## WORK REQUIRED
Every line below must come back exactly as it stands, with the images omitted.
———
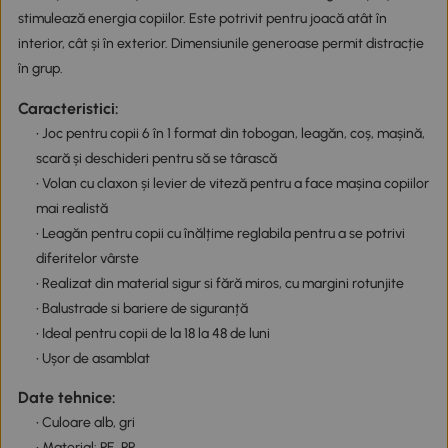
stimulează energia copiilor. Este potrivit pentru joacă atât în
interior, cât și în exterior. Dimensiunile generoase permit distracție
în grup.
Caracteristici:
• Joc pentru copii 6 în 1 format din tobogan, leagăn, coș, mașină,
scară și deschideri pentru să se târască
• Volan cu claxon și levier de viteză pentru a face mașina copiilor
mai realistă
• Leagăn pentru copii cu înălțime reglabila pentru a se potrivi
diferitelor vârste
• Realizat din material sigur si fără miros, cu margini rotunjite
• Balustrade si bariere de siguranță
• Ideal pentru copii de la 18 la 48 de luni
• Ușor de asamblat
Date tehnice:
• Culoare alb, gri
• Material: PE, PP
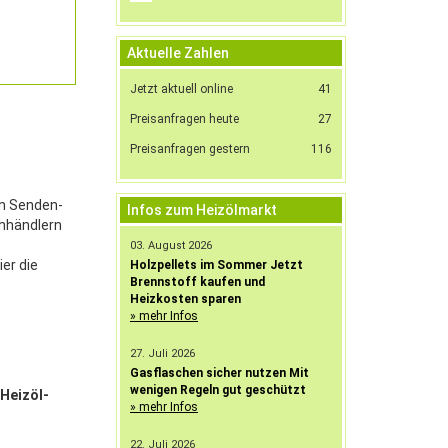
Aktuelle Zahlen
Jetzt aktuell online
41
Preisanfragen heute
27
Preisanfragen gestern
116
en Senden-
Infos zum Heizölmarkt
chhändlern
03. August 2026
ier die
Holzpellets im Sommer Jetzt
Brennstoff kaufen und
Heizkosten sparen
» mehr Infos
27. Juli 2026
Gasflaschen sicher nutzen Mit
wenigen Regeln gut geschützt
 Heizöl-
» mehr Infos
22. Juli 2026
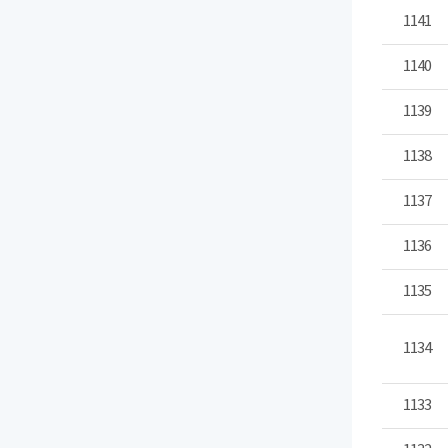
1141
1140
1139
1138
1137
1136
1135
1134
1133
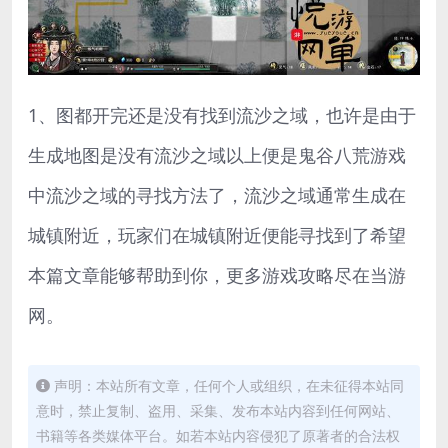
1、图都开完还是没有找到流沙之域，也许是由于
生成地图是没有流沙之域以上便是鬼谷八荒游戏
中流沙之域的寻找方法了，流沙之域通常生成在
城镇附近，玩家们在城镇附近便能寻找到了希望
本篇文章能够帮助到你，更多游戏攻略尽在当游
网。
声明：本站所有文章，任何个人或组织，在未征得本站同
意时，禁止复制、盗用、采集、发布本站内容到任何网站、
书籍等各类媒体平台。如若本站内容侵犯了原著者的合法权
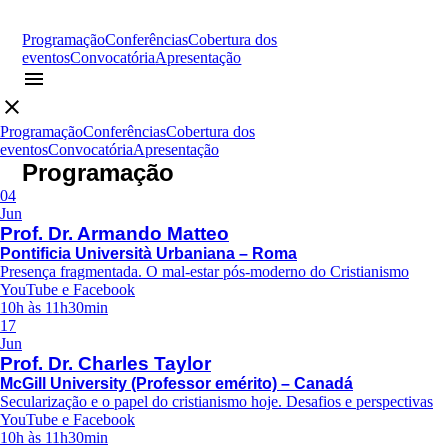
Programação
Conferências
Cobertura dos
eventos
Convocatória
Apresentação
menu
close
Programação
Conferências
Cobertura dos
eventos
Convocatória
Apresentação
Programação
04
Jun
Prof. Dr. Armando Matteo
Pontificia Università Urbaniana – Roma
Presença fragmentada. O mal-estar pós-moderno do Cristianismo
YouTube e Facebook
10h às 11h30min
17
Jun
Prof. Dr. Charles Taylor
McGill University (Professor emérito) – Canadá
Secularização e o papel do cristianismo hoje. Desafios e perspectivas
YouTube e Facebook
10h às 11h30min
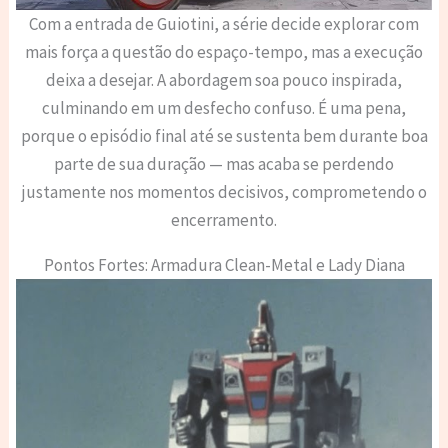
Com a entrada de Guiotini, a série decide explorar com
mais força a questão do espaço-tempo, mas a execução
deixa a desejar. A abordagem soa pouco inspirada,
culminando em um desfecho confuso. É uma pena,
porque o episódio final até se sustenta bem durante boa
parte de sua duração — mas acaba se perdendo
justamente nos momentos decisivos, comprometendo o
encerramento.
Pontos Fortes: Armadura Clean-Metal e Lady Diana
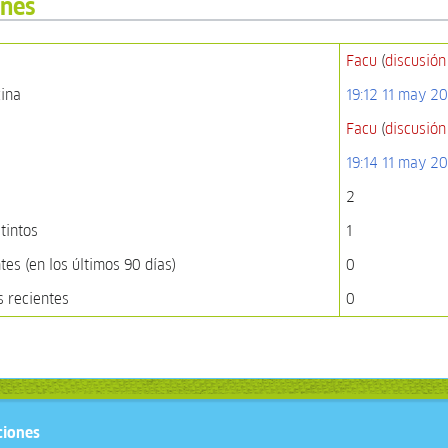
ones
Facu
(
discusión
gina
19:12 11 may 2
Facu
(
discusión
19:14 11 may 2
2
tintos
1
es (en los últimos 90 días)
0
s recientes
0
ciones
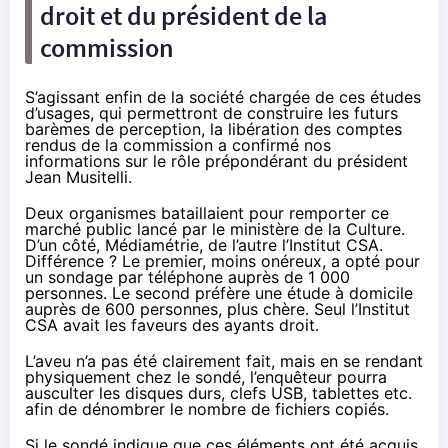
droit et du président de la
commission
S’agissant enfin de la société chargée de ces études
d’usages, qui permettront de construire les futurs
barèmes de perception, la libération des comptes
rendus de la commission a confirmé nos
informations sur le rôle prépondérant du président
Jean Musitelli.
Deux organismes bataillaient pour remporter ce
marché public lancé par le ministère de la Culture.
D’un côté, Médiamétrie, de l’autre l’Institut CSA.
Différence ? Le premier, moins onéreux, a opté pour
un sondage par téléphone auprès de 1 000
personnes. Le second préfère une étude à domicile
auprès de 600 personnes, plus chère. Seul l’Institut
CSA avait les faveurs des ayants droit.
L’aveu n’a pas été clairement fait, mais en se rendant
physiquement chez le sondé, l’enquêteur pourra
ausculter les disques durs, clefs USB, tablettes etc.
afin de dénombrer le nombre de fichiers copiés.
Si le sondé indique que ces éléments ont été acquis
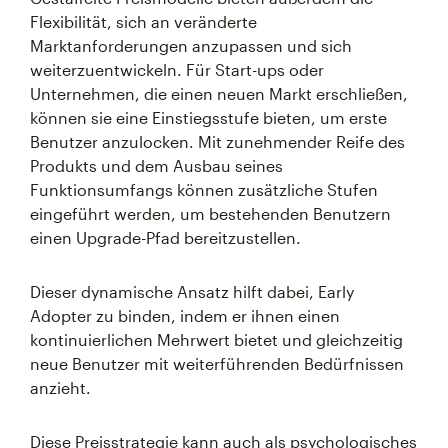
Flexibilität, sich an veränderte
Marktanforderungen anzupassen und sich
weiterzuentwickeln. Für Start-ups oder
Unternehmen, die einen neuen Markt erschließen,
können sie eine Einstiegsstufe bieten, um erste
Benutzer anzulocken. Mit zunehmender Reife des
Produkts und dem Ausbau seines
Funktionsumfangs können zusätzliche Stufen
eingeführt werden, um bestehenden Benutzern
einen Upgrade-Pfad bereitzustellen.
Dieser dynamische Ansatz hilft dabei, Early
Adopter zu binden, indem er ihnen einen
kontinuierlichen Mehrwert bietet und gleichzeitig
neue Benutzer mit weiterführenden Bedürfnissen
anzieht.
Diese Preisstrategie kann auch als psychologisches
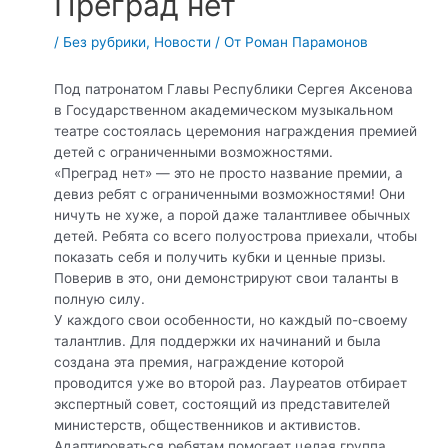
Преград нет
/
Без рубрики
,
Новости
/ От
Роман Парамонов
Под патронатом Главы Республики Сергея Аксенова
в Государственном академическом музыкальном
театре состоялась церемония награждения премией
детей с ограниченными возможностями.
«Преград нет» — это не просто название премии, а
девиз ребят с ограниченными возможностями! Они
ничуть не хуже, а порой даже талантливее обычных
детей. Ребята со всего полуострова приехали, чтобы
показать себя и получить кубки и ценные призы.
Поверив в это, они демонстрируют свои таланты в
полную силу.
У каждого свои особенности, но каждый по-своему
талантлив. Для поддержки их начинаний и была
создана эта премия, награждение которой
проводится уже во второй раз. Лауреатов отбирает
экспертный совет, состоящий из представителей
министерств, общественников и активистов.
Адаптироваться ребятам помогает целая группа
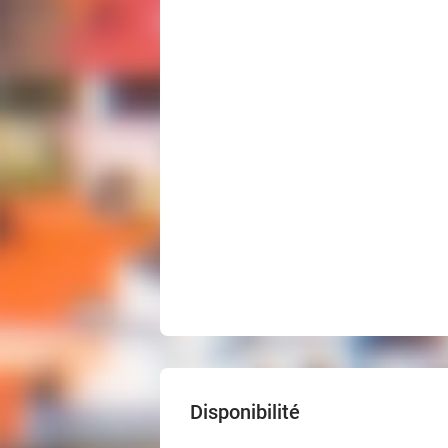
Disponibilité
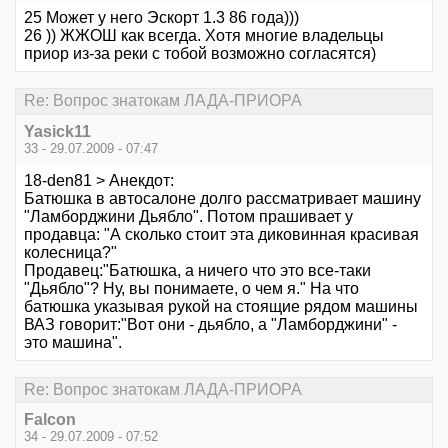
25 Может у него Эскорт 1.3 86 года)))
26 )) ЖЖОШ как всегда. Хотя многие владельцы
приор из-за реки с тобой возможно согласятся)
Re: Вопрос знатокам ЛАДА-ПРИОРА
Yasick11
33 - 29.07.2009 - 07:47
18-den81 > Анекдот:
Батюшка в автосалоне долго рассматривает машину
"Ламборджини Дьябло". Потом прашивает у
продавца: "А сколько стоит эта диковинная красивая
колесница?"
Продавец:"Батюшка, а ничего что это все-таки
"Дьябло"? Ну, вы понимаете, о чем я." На что
батюшка указывая рукой на стоящие рядом машины
ВАЗ говорит:"Вот они - дьябло, а "Ламборджини" -
это машина".
Re: Вопрос знатокам ЛАДА-ПРИОРА
Falcon
34 - 29.07.2009 - 07:52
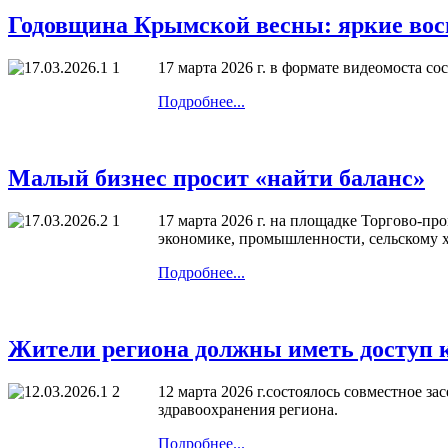
Годовщина Крымской весны: яркие вос
17 марта 2026 г. в формате видеомоста с
Подробнее...
Малый бизнес просит «найти баланс»
17 марта 2026 г. на площадке Торгово-п
экономике, промышленности, сельскому х
Подробнее...
Жители региона должны иметь доступ 
12 марта 2026 г.состоялось совместное 
здравоохранения региона.
Подробнее...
———
## SOLUTION FOR THIS TASK
stimulează energia copiilor. Este potrivit pentru joacă atât în
interior, cât și în exterior. Dimensiunile generoase permit distracție
în grup.
Caracteristici:
• Joc pentru copii 6 în 1 format din tobogan, leagăn, coș, mașină,
scară și deschideri pentru să se târască
• Volan cu claxon și levier de viteză pentru a face mașina copiilor
mai realistă
• Leagăn pentru copii cu înălțime reglabila pentru a se potrivi
diferitelor vârste
• Realizat din material sigur si fără miros, cu margini rotunjite
• Balustrade si bariere de siguranță
• Ideal pentru copii de la 18 la 48 de luni
• Ușor de asamblat
Date tehnice:
• Culoare alb, gri
• Material: PE, PP
Aktuelle Zahlen
Jetzt aktuell online
41
Preisanfragen heute
27
Preisanfragen gestern
116
en Senden-
Infos zum Heizölmarkt
chhändlern
03. August 2026
ier die
Holzpellets im Sommer Jetzt
Brennstoff kaufen und
Heizkosten sparen
» mehr Infos
27. Juli 2026
Gasflaschen sicher nutzen Mit
wenigen Regeln gut geschützt
 Heizöl-
» mehr Infos
22. Juli 2026
1141
1140
1139
1138
1137
1136
1135
1134
1133
1、图都开完还是没有找到流沙之域，也许是由于
生成地图是没有流沙之域以上便是鬼谷八荒游戏
中流沙之域的寻找方法了，流沙之域通常生成在
城镇附近，玩家们在城镇附近便能寻找到了希望
本篇文章能够帮助到你，更多游戏攻略尽在当游
网。
声明：本站所有文章，任何个人或组织，在未征得本站同
意时，禁止复制、盗用、采集、发布本站内容到任何网站、
书籍等各类媒体平台。如若本站内容侵犯了原著者的合法权
Programação
Conferências
Cobertura dos
eventos
Convocatória
Apresentação
menu
close
Programação
Conferências
Cobertura dos
eventos
Convocatória
Apresentação
Programação
04
Jun
Prof. Dr. Armando Matteo
Pontificia Università Urbaniana – Roma
Presença fragmentada. O mal-estar pós-moderno do Cristianismo
YouTube e Facebook
10h às 11h30min
17
Jun
Prof. Dr. Charles Taylor
McGill University (Professor emérito) – Canadá
Secularização e o papel do cristianismo hoje. Desafios e perspectivas
YouTube e Facebook
10h às 11h30min
Com a entrada de Guiotini, a série decide explorar com
mais força a questão do espaço-tempo, mas a execução
deixa a desejar. A abordagem soa pouco inspirada,
culminando em um desfecho confuso. É uma pena,
porque o episódio final até se sustenta bem durante boa
parte de sua duração — mas acaba se perdendo
justamente nos momentos decisivos, comprometendo o
encerramento.
Pontos Fortes: Armadura Clean-Metal e Lady Diana
ones
Facu
(
discusión
gina
19:12 11 may 2
Facu
(
discusión
19:14 11 may 2
2
tintos
1
es (en los últimos 90 días)
0
s recientes
0
ciones
droit et du président de la
commission
S’agissant enfin de la société chargée de ces études
d’usages, qui permettront de construire les futurs
barèmes de perception, la libération des comptes
rendus de la commission a confirmé nos
informations sur le rôle prépondérant du président
Jean Musitelli.
Deux organismes bataillaient pour remporter ce
marché public lancé par le ministère de la Culture.
D’un côté, Médiamétrie, de l’autre l’Institut CSA.
Différence ? Le premier, moins onéreux, a opté pour
un sondage par téléphone auprès de 1 000
personnes. Le second préfère une étude à domicile
auprès de 600 personnes, plus chère. Seul l’Institut
CSA avait les faveurs des ayants droit.
L’aveu n’a pas été clairement fait, mais en se rendant
physiquement chez le sondé, l’enquêteur pourra
ausculter les disques durs, clefs USB, tablettes etc.
afin de dénombrer le nombre de fichiers copiés.
Si le sondé indique que ces éléments ont été acquis
Flexibilität, sich an veränderte
Marktanforderungen anzupassen und sich
weiterzuentwickeln. Für Start-ups oder
Unternehmen, die einen neuen Markt erschließen,
können sie eine Einstiegsstufe bieten, um erste
Benutzer anzulocken. Mit zunehmender Reife des
Produkts und dem Ausbau seines
Funktionsumfangs können zusätzliche Stufen
eingeführt werden, um bestehenden Benutzern
einen Upgrade-Pfad bereitzustellen.
Dieser dynamische Ansatz hilft dabei, Early
Adopter zu binden, indem er ihnen einen
kontinuierlichen Mehrwert bietet und gleichzeitig
neue Benutzer mit weiterführenden Bedürfnissen
anzieht.
Diese Preisstrategie kann auch als psychologisches
Преград нет
/
Без рубрики
,
Новости
/ От
Роман Парамонов
Под патронатом Главы Республики Сергея Аксенова
в Государственном академическом музыкальном
театре состоялась церемония награждения премией
детей с ограниченными возможностями.
«Преград нет» — это не просто название премии, а
девиз ребят с ограниченными возможностями! Они
ничуть не хуже, а порой даже талантливее обычных
детей. Ребята со всего полуострова приехали, чтобы
показать себя и получить кубки и ценные призы.
Поверив в это, они демонстрируют свои таланты в
полную силу.
У каждого свои особенности, но каждый по-своему
талантлив. Для поддержки их начинаний и была
создана эта премия, награждение которой
проводится уже во второй раз. Лауреатов отбирает
экспертный совет, состоящий из представителей
министерств, общественников и активистов.
Адаптироваться ребятам помогает целая группа
Disponibilité
25 Может у него Эскорт 1.3 86 года)))
26 )) ЖЖОШ как всегда. Хотя многие владельцы
приор из-за реки с тобой возможно согласятся)
Re: Вопрос знатокам ЛАДА-ПРИОРА
Yasick11
33 - 29.07.2009 - 07:47
18-den81 > Анекдот:
Батюшка в автосалоне долго рассматривает машину
"Ламборджини Дьябло". Потом прашивает у
продавца: "А сколько стоит эта диковинная красивая
колесница?"
Продавец:"Батюшка, а ничего что это все-таки
"Дьябло"? Ну, вы понимаете, о чем я." На что
батюшка указывая рукой на стоящие рядом машины
ВАЗ говорит:"Вот они - дьябло, а "Ламборджини" -
это машина".
Re: Вопрос знатокам ЛАДА-ПРИОРА
Falcon
34 - 29.07.2009 - 07:52
Годовщина Крымской весны: яркие вос
17 марта 2026 г. в формате видеомоста с
Подробнее...
Малый бизнес просит «найти баланс»
17 марта 2026 г. на площадке Торгово-п
экономике, промышленности, сельскому х
Подробнее...
Жители региона должны иметь доступ 
12 марта 2026 г.состоялось совместное 
здравоохранения региона.
Подробнее...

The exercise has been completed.